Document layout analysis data
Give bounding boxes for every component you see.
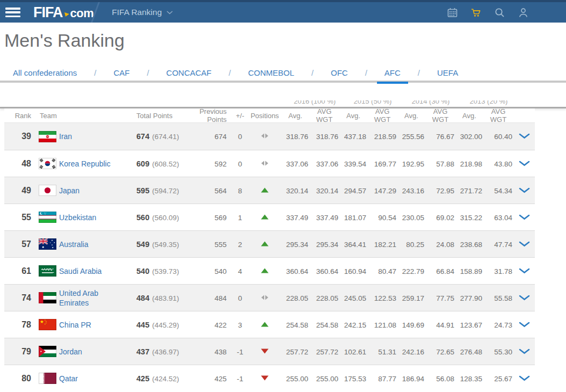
fifa-logo-com: com	[70, 8, 94, 19]
total-points-cell: 484(483.91)	[129, 293, 186, 303]
cart-icon[interactable]	[471, 8, 481, 18]
avg-cell: 339.54	[339, 159, 367, 169]
avg-wgt-cell: 72.95	[425, 186, 455, 195]
team-link[interactable]: Jordan	[59, 347, 82, 356]
avg-cell: 123.67	[455, 320, 483, 330]
calendar-icon[interactable]	[447, 8, 458, 18]
expand-row-chevron-icon[interactable]	[513, 239, 535, 249]
team-cell: Qatar	[59, 374, 129, 383]
avg-cell: 181.07	[339, 213, 367, 222]
team-cell: Saudi Arabia	[59, 266, 129, 276]
avg-cell: 243.16	[397, 186, 425, 195]
team-cell: Japan	[59, 186, 129, 195]
rank-cell: 80	[4, 374, 35, 383]
avg-wgt-cell: 255.00	[309, 374, 339, 383]
avg-wgt-cell: 169.77	[367, 159, 397, 169]
avg-wgt-cell: 218.59	[367, 132, 397, 141]
tab-all-confederations[interactable]: All confederations	[5, 63, 84, 82]
section-dropdown[interactable]: FIFA Ranking	[112, 8, 173, 17]
team-link[interactable]: United Arab Emirates	[59, 289, 98, 307]
expand-row-chevron-icon[interactable]	[513, 159, 535, 169]
avg-cell: 295.34	[281, 239, 309, 249]
team-link[interactable]: China PR	[59, 321, 91, 329]
col-header-previous-points: Previous Points	[186, 107, 232, 124]
avg-wgt-cell: 56.08	[425, 374, 455, 383]
expand-row-chevron-icon[interactable]	[513, 320, 535, 330]
expand-row-chevron-icon[interactable]	[513, 374, 535, 383]
expand-row-chevron-icon[interactable]	[513, 132, 535, 141]
avg-wgt-cell: 47.74	[483, 239, 513, 249]
team-link[interactable]: Korea Republic	[59, 159, 111, 168]
team-cell: Iran	[59, 132, 129, 141]
user-icon[interactable]	[518, 8, 528, 18]
tab-conmebol[interactable]: CONMEBOL	[241, 63, 302, 82]
plus-minus-cell: 0	[232, 132, 248, 141]
tab-ofc[interactable]: OFC	[323, 63, 355, 82]
tab-caf[interactable]: CAF	[106, 63, 137, 82]
avg-wgt-cell: 337.49	[309, 213, 339, 222]
search-icon[interactable]	[495, 8, 505, 18]
plus-minus-cell: 8	[232, 186, 248, 195]
team-link[interactable]: Qatar	[59, 374, 78, 383]
avg-cell: 294.57	[339, 186, 367, 195]
expand-row-chevron-icon[interactable]	[513, 213, 535, 222]
team-cell: United Arab Emirates	[59, 288, 129, 308]
tab-separator: /	[94, 68, 96, 77]
tab-concacaf[interactable]: CONCACAF	[159, 63, 219, 82]
positions-trend-same-icon	[248, 293, 281, 303]
tab-afc[interactable]: AFC	[377, 63, 408, 82]
fifa-logo-text: FIFA	[33, 5, 63, 20]
previous-points-cell: 422	[186, 320, 232, 330]
expand-row-chevron-icon[interactable]	[513, 186, 535, 195]
col-header-positions: Positions	[248, 112, 281, 120]
col-header-avgwgt-2015: AVG WGT	[367, 107, 397, 124]
tab-separator: /	[365, 68, 367, 77]
avg-cell: 186.94	[397, 374, 425, 383]
table-row: 49Japan595(594.72)5648320.14320.14294.57…	[4, 177, 535, 204]
rank-cell: 74	[4, 293, 35, 303]
table-row: 55Uzbekistan560(560.09)5691337.49337.491…	[4, 204, 535, 230]
team-link[interactable]: Uzbekistan	[59, 213, 96, 222]
previous-points-cell: 592	[186, 159, 232, 169]
avg-cell: 271.72	[455, 186, 483, 195]
expand-row-chevron-icon[interactable]	[513, 266, 535, 276]
team-link[interactable]: Japan	[59, 186, 79, 195]
plus-minus-cell: 4	[232, 266, 248, 276]
flag-jordan-icon	[35, 346, 59, 357]
avg-wgt-cell: 257.72	[309, 347, 339, 357]
avg-wgt-cell: 43.80	[483, 159, 513, 169]
menu-icon[interactable]	[5, 7, 20, 18]
avg-cell: 337.06	[281, 159, 309, 169]
avg-wgt-cell: 337.06	[309, 159, 339, 169]
avg-wgt-cell: 320.14	[309, 186, 339, 195]
avg-wgt-cell: 25.67	[483, 374, 513, 383]
section-dropdown-label: FIFA Ranking	[112, 8, 162, 17]
col-header-avg-2013: Avg.	[455, 112, 483, 120]
tab-uefa[interactable]: UEFA	[430, 63, 466, 82]
team-link[interactable]: Iran	[59, 132, 72, 141]
avg-cell: 80.25	[397, 239, 425, 249]
col-header-plus-minus: +/-	[232, 112, 248, 120]
team-cell: Jordan	[59, 347, 129, 357]
flag-uzbekistan-icon	[35, 212, 59, 223]
tab-separator: /	[147, 68, 149, 77]
avg-cell: 245.05	[339, 293, 367, 303]
avg-cell: 102.61	[339, 347, 367, 357]
col-header-rank: Rank	[4, 112, 35, 120]
avg-wgt-cell: 66.84	[425, 266, 455, 276]
total-points-cell: 445(445.29)	[129, 320, 186, 330]
avg-cell: 364.41	[339, 239, 367, 249]
team-link[interactable]: Australia	[59, 240, 88, 249]
avg-wgt-cell: 44.91	[425, 320, 455, 330]
expand-row-chevron-icon[interactable]	[513, 347, 535, 357]
expand-row-chevron-icon[interactable]	[513, 293, 535, 303]
total-points-cell: 437(436.97)	[129, 347, 186, 357]
avg-cell: 337.49	[281, 213, 309, 222]
col-header-total-points: Total Points	[129, 112, 186, 120]
fifa-logo[interactable]: FIFA com	[33, 5, 93, 20]
team-link[interactable]: Saudi Arabia	[59, 267, 101, 275]
table-row: 39Iran674(674.41)6740318.76318.76437.182…	[4, 123, 535, 150]
avg-wgt-cell: 60.40	[483, 132, 513, 141]
avg-wgt-cell: 295.34	[309, 239, 339, 249]
flag-korea-icon	[35, 158, 59, 169]
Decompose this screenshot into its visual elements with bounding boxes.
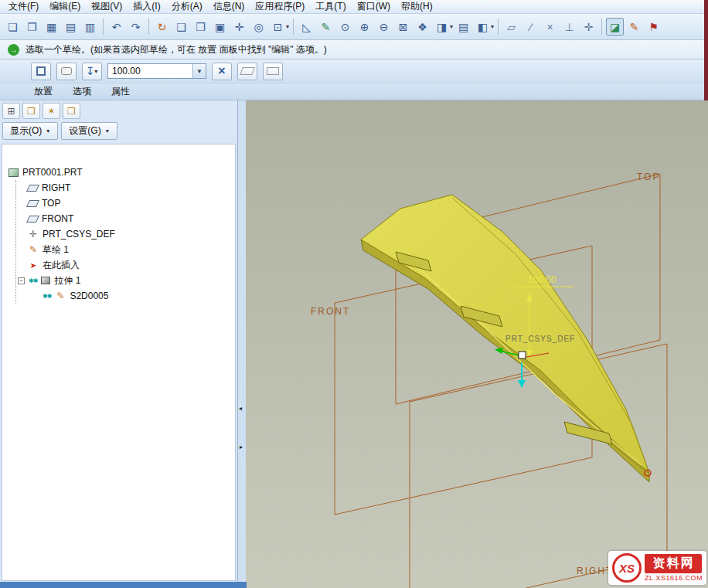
new-icon[interactable]: ❏ — [4, 18, 22, 36]
insert-here-icon: ➤ — [28, 261, 39, 270]
tab-options[interactable]: 选项 — [73, 85, 91, 98]
tree-item-label: 拉伸 1 — [54, 274, 80, 287]
tree-item-part[interactable]: PRT0001.PRT — [5, 165, 232, 180]
tree-item-right-plane[interactable]: RIGHT — [16, 180, 232, 195]
save-icon[interactable]: ▦ — [43, 18, 60, 36]
dropdown-arrow-icon[interactable]: ▾ — [491, 23, 494, 30]
datum-plane-icon — [26, 200, 39, 207]
message-prompt-bar: → 选取一个草绘。(如果首选内部草绘，可在 放置 面板中找到 "编辑" 选项。) — [0, 40, 708, 59]
zoom-in-icon[interactable]: ⊕ — [356, 18, 373, 36]
collapse-expander-icon[interactable]: − — [18, 277, 25, 284]
customize-icon[interactable]: ✛ — [230, 18, 248, 36]
open-icon[interactable]: ❐ — [23, 18, 41, 36]
menu-bar: 文件(F) 编辑(E) 视图(V) 插入(I) 分析(A) 信息(N) 应用程序… — [0, 0, 708, 14]
tree-item-top-plane[interactable]: TOP — [16, 195, 232, 211]
menu-view[interactable]: 视图(V) — [86, 0, 128, 14]
thicken-sketch-button[interactable] — [263, 63, 283, 80]
sketcher-display-icon[interactable]: ✎ — [625, 18, 643, 36]
3d-viewport-canvas[interactable]: 100.00 TOP FRONT RIGHT — [246, 100, 708, 588]
collapse-right-icon[interactable]: ▸ — [240, 444, 243, 450]
saved-views-icon[interactable]: ◨ — [433, 18, 451, 36]
menu-analysis[interactable]: 分析(A) — [166, 0, 208, 14]
sketch-status-button[interactable] — [56, 63, 77, 80]
panel-splitter[interactable]: ◂ ▸ — [238, 100, 246, 588]
bubble-icon — [61, 67, 72, 75]
undo-icon[interactable]: ↶ — [107, 18, 125, 36]
toolbar-separator — [148, 19, 149, 35]
datum-point-display-icon[interactable]: × — [541, 18, 559, 36]
datum-plane-icon — [26, 185, 39, 192]
datum-plane-tool-icon[interactable]: ◺ — [298, 18, 315, 36]
history-icon[interactable]: ❒ — [63, 103, 80, 119]
watermark-logo-icon: XS — [612, 553, 642, 583]
datum-axis-display-icon[interactable]: ∕ — [522, 18, 540, 36]
tree-item-insert-here[interactable]: ➤ 在此插入 — [16, 257, 232, 273]
tree-show-dropdown[interactable]: 显示(O) ▾ — [2, 122, 58, 140]
extrude-icon — [41, 277, 50, 284]
folder-browser-icon[interactable]: ❒ — [22, 103, 40, 119]
sketch-tool-icon[interactable]: ✎ — [317, 18, 335, 36]
dropdown-arrow-icon[interactable]: ▾ — [450, 23, 453, 30]
annotation-display-icon[interactable]: ⚑ — [645, 18, 662, 36]
menu-file[interactable]: 文件(F) — [3, 0, 44, 14]
tree-item-label: PRT0001.PRT — [22, 167, 83, 178]
datum-plane-display-icon[interactable]: ▱ — [502, 18, 520, 36]
depth-type-button[interactable]: ↧ ▾ — [82, 63, 102, 80]
placement-collector-button[interactable] — [31, 63, 51, 80]
menu-help[interactable]: 帮助(H) — [396, 0, 438, 14]
model-tree[interactable]: PRT0001.PRT RIGHT TOP FRONT ✛ PRT_CSYS_D — [2, 144, 236, 581]
menu-info[interactable]: 信息(N) — [208, 0, 250, 14]
model-display-icon[interactable]: ◪ — [606, 18, 624, 36]
model-tree-columns-icon[interactable]: ⊞ — [2, 103, 20, 119]
tree-item-sketch1[interactable]: ✎ 草绘 1 — [16, 242, 232, 257]
copy-icon[interactable]: ❑ — [172, 18, 190, 36]
graphics-area[interactable]: 100.00 TOP FRONT RIGHT — [246, 100, 708, 588]
view-manager-icon[interactable]: ◧ — [474, 18, 492, 36]
favorites-icon[interactable]: ✶ — [43, 103, 60, 119]
zoom-out-icon[interactable]: ⊖ — [375, 18, 393, 36]
tab-properties[interactable]: 属性 — [111, 85, 130, 98]
tree-item-extrude1[interactable]: − ✱✱ 拉伸 1 — [16, 273, 232, 288]
layers-icon[interactable]: ▤ — [454, 18, 472, 36]
tree-item-s2d0005[interactable]: ✱✱ ✎ S2D0005 — [16, 288, 232, 304]
menu-edit[interactable]: 编辑(E) — [44, 0, 86, 14]
redo-icon[interactable]: ↷ — [127, 18, 145, 36]
part-icon — [9, 168, 19, 177]
paste-special-icon[interactable]: ▣ — [211, 18, 229, 36]
dropdown-arrow-icon: ▾ — [46, 127, 49, 134]
select-filter-icon[interactable]: ⊡ — [269, 18, 287, 36]
remove-material-button[interactable] — [237, 63, 257, 80]
paste-icon[interactable]: ❒ — [192, 18, 209, 36]
refit-icon[interactable]: ⊠ — [394, 18, 412, 36]
menu-window[interactable]: 窗口(W) — [352, 0, 396, 14]
menu-tools[interactable]: 工具(T) — [310, 0, 351, 14]
menu-applications[interactable]: 应用程序(P) — [250, 0, 310, 14]
hole-tool-icon[interactable]: ⊙ — [336, 18, 354, 36]
csys-label: PRT_CSYS_DEF — [505, 335, 575, 343]
csys-display-icon[interactable]: ⊥ — [560, 18, 578, 36]
print-icon[interactable]: ▤ — [62, 18, 80, 36]
spin-center-icon[interactable]: ✛ — [580, 18, 597, 36]
combo-dropdown-icon[interactable]: ▼ — [192, 64, 206, 78]
tree-item-front-plane[interactable]: FRONT — [16, 211, 232, 226]
find-icon[interactable]: ◎ — [250, 18, 267, 36]
tree-item-label: FRONT — [42, 213, 73, 224]
menu-insert[interactable]: 插入(I) — [128, 0, 165, 14]
repaint-icon[interactable]: ❖ — [414, 18, 431, 36]
datum-plane-icon — [26, 216, 39, 223]
tab-placement[interactable]: 放置 — [34, 85, 53, 98]
navigator-toolbar: ⊞ ❒ ✶ ❒ — [0, 100, 237, 121]
remove-material-icon — [240, 67, 255, 75]
window-edge-bar — [704, 0, 708, 100]
tree-item-csys[interactable]: ✛ PRT_CSYS_DEF — [16, 226, 232, 242]
print-preview-icon[interactable]: ▥ — [81, 18, 99, 36]
collapse-left-icon[interactable]: ◂ — [239, 405, 242, 412]
drag-handle[interactable] — [519, 352, 526, 359]
dropdown-arrow-icon[interactable]: ▾ — [286, 23, 289, 30]
regenerate-icon[interactable]: ↻ — [153, 18, 171, 36]
flip-direction-button[interactable]: × — [212, 63, 232, 80]
tree-item-label: PRT_CSYS_DEF — [43, 229, 115, 240]
depth-value-combobox[interactable]: 100.00 ▼ — [107, 63, 206, 79]
tree-settings-dropdown[interactable]: 设置(G) ▾ — [61, 122, 117, 140]
dimension-value[interactable]: 100.00 — [528, 274, 557, 285]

ACTION ITEM: Go through the records and report each line that contains "total".

REPLY:
total-points-cell: 484(483.91)	[129, 293, 186, 303]
total-points-cell: 445(445.29)	[129, 320, 186, 330]
total-points-cell: 437(436.97)	[129, 347, 186, 357]
col-header-total-points: Total Points	[129, 112, 186, 120]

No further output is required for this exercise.